Molecular pathway and mechanism responsible for the progress of thyroid-associated orbitopathy.

Abstract

Purpose: Our study aims to summarize the current knowledge concerning the molecular pathway and mechanism responsible for the progress of orbitopathy in the thyroid.

Method: A thorough investigation of the literature was conducted using Scopus, Elsevier, PubMed, ScienceDirect, and Web of Science databases, covering studies published between 2000 and 2024. The inclusion criteria focused on clinical trials, preclinical research, and ethnopharmacological studies that investigated the effects of traditional medicines on "orbitopathy in thyroid," "molecular pathway," "mechanism," "Medicinal Plants," "Mechanism of Action," and "Active Constituents." Studies were excluded if they lacked specific data on orbitopathy in thyroid, focused solely on orbitopathy in thyroid, or had inconclusive methodologies.
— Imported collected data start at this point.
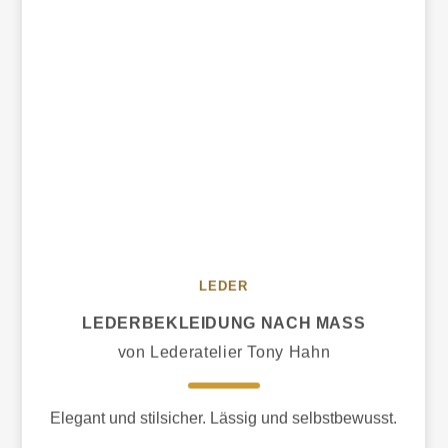
LEDER
LEDERBEKLEIDUNG NACH MASS
von Lederatelier Tony Hahn
Elegant und stilsicher. Lässig und selbstbewusst.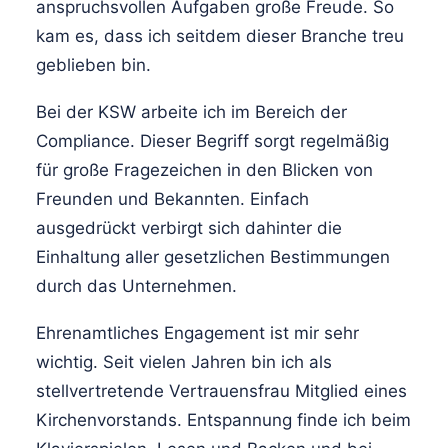
anspruchsvollen Aufgaben große Freude. So
kam es, dass ich seitdem dieser Branche treu
geblieben bin.
Bei der KSW arbeite ich im Bereich der
Compliance. Dieser Begriff sorgt regelmäßig
für große Fragezeichen in den Blicken von
Freunden und Bekannten. Einfach
ausgedrückt verbirgt sich dahinter die
Einhaltung aller gesetzlichen Bestimmungen
durch das Unternehmen.
Ehrenamtliches Engagement ist mir sehr
wichtig. Seit vielen Jahren bin ich als
stellvertretende Vertrauensfrau Mitglied eines
Kirchenvorstands. Entspannung finde ich beim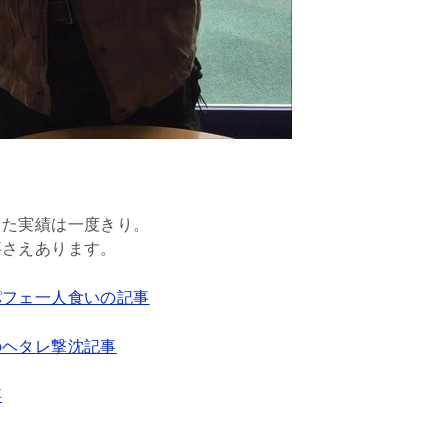
った実績は一度きり。
事さえあります。
パフェ一人食いの記事
のヘタレ撃沈記事
事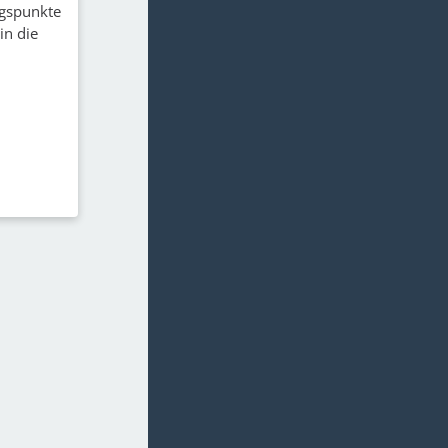
ngspunkte
in die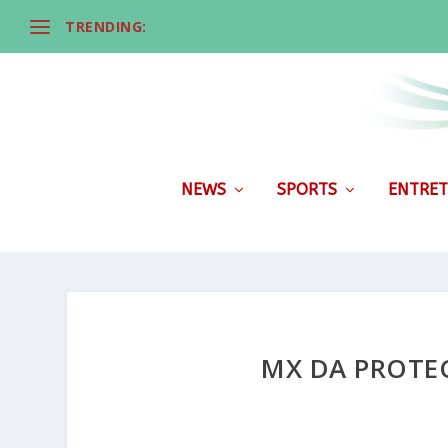
TRENDING:
NEWS
SPORTS
ENTRET
MX DA PROTE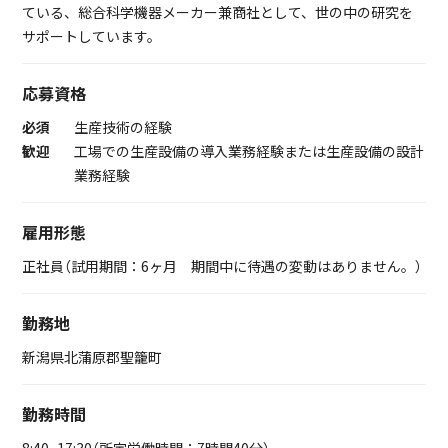
ている、総合科学機器メーカー兼商社として、世の中の研究を
サポートしています。
応募資格
必須
生産技術の経験
歓迎
工場での生産設備の導入業務経験または生産設備の設計
業務経験
雇用形態
正社員（試用期間：6ヶ月 期間中に待遇の変動はありません。）
勤務地
新潟県北蒲原郡聖籠町
勤務時間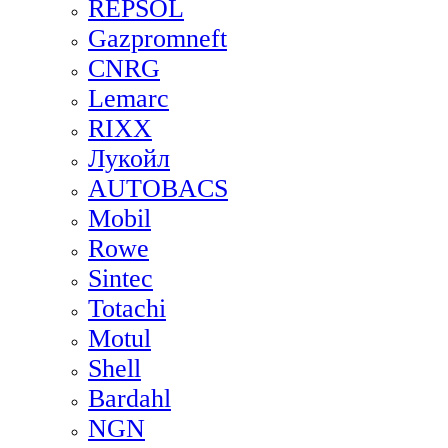
REPSOL
Gazpromneft
CNRG
Lemarc
RIXX
Лукойл
AUTOBACS
Mobil
Rowe
Sintec
Totachi
Motul
Shell
Bardahl
NGN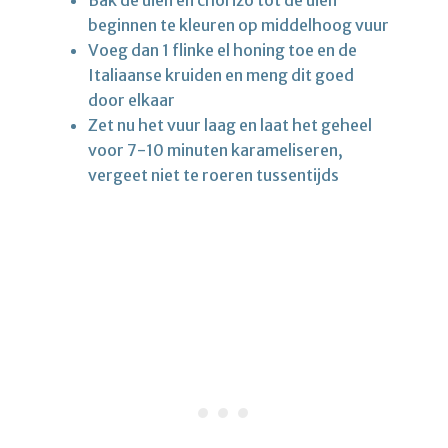
beginnen te kleuren op middelhoog vuur
Voeg dan 1 flinke el honing toe en de
Italiaanse kruiden en meng dit goed
door elkaar
Zet nu het vuur laag en laat het geheel
voor 7-10 minuten karameliseren,
vergeet niet te roeren tussentijds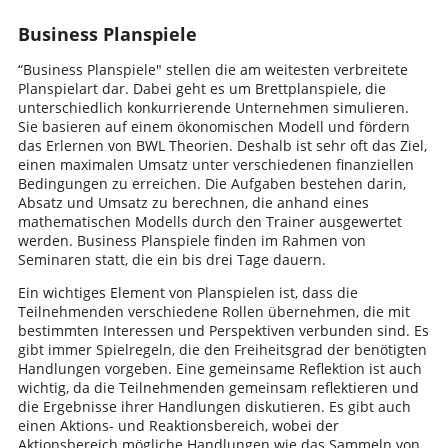
Business Planspiele
“Business Planspiele" stellen die am weitesten verbreitete
Planspielart dar. Dabei geht es um Brettplanspiele, die
unterschiedlich konkurrierende Unternehmen simulieren.
Sie basieren auf einem ökonomischen Modell und fördern
das Erlernen von BWL Theorien. Deshalb ist sehr oft das Ziel,
einen maximalen Umsatz unter verschiedenen finanziellen
Bedingungen zu erreichen. Die Aufgaben bestehen darin,
Absatz und Umsatz zu berechnen, die anhand eines
mathematischen Modells durch den Trainer ausgewertet
werden. Business Planspiele finden im Rahmen von
Seminaren statt, die ein bis drei Tage dauern.
Ein wichtiges Element von Planspielen ist, dass die
Teilnehmenden verschiedene Rollen übernehmen, die mit
bestimmten Interessen und Perspektiven verbunden sind. Es
gibt immer Spielregeln, die den Freiheitsgrad der benötigten
Handlungen vorgeben. Eine gemeinsame Reflektion ist auch
wichtig, da die Teilnehmenden gemeinsam reflektieren und
die Ergebnisse ihrer Handlungen diskutieren. Es gibt auch
einen Aktions- und Reaktionsbereich, wobei der
Aktionsbereich mögliche Handlungen wie das Sammeln von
Results: Our findings indicate that TSHR autoantibodies drive orbital fibroblast activation, leading to inflammation, adipogenesis, and glycosaminoglycan accumulation. Elevated IL-17 and TNF-α levels contribute to immune dysregulation, while IGF-1R signaling enhances fibroblast proliferation and cytokine release. Biomarker analysis suggests that miR-146a, miR-155, and HLA-DR3 polymorphisms may serve as potential indicators for disease severity and progression.

Conclusion: Early diagnostic markers and targeted therapies, including offer promising avenues for improved TAO management. A multidisciplinary, personalized approach integrating biomarker-driven treatment decisions may help optimize patient outcomes.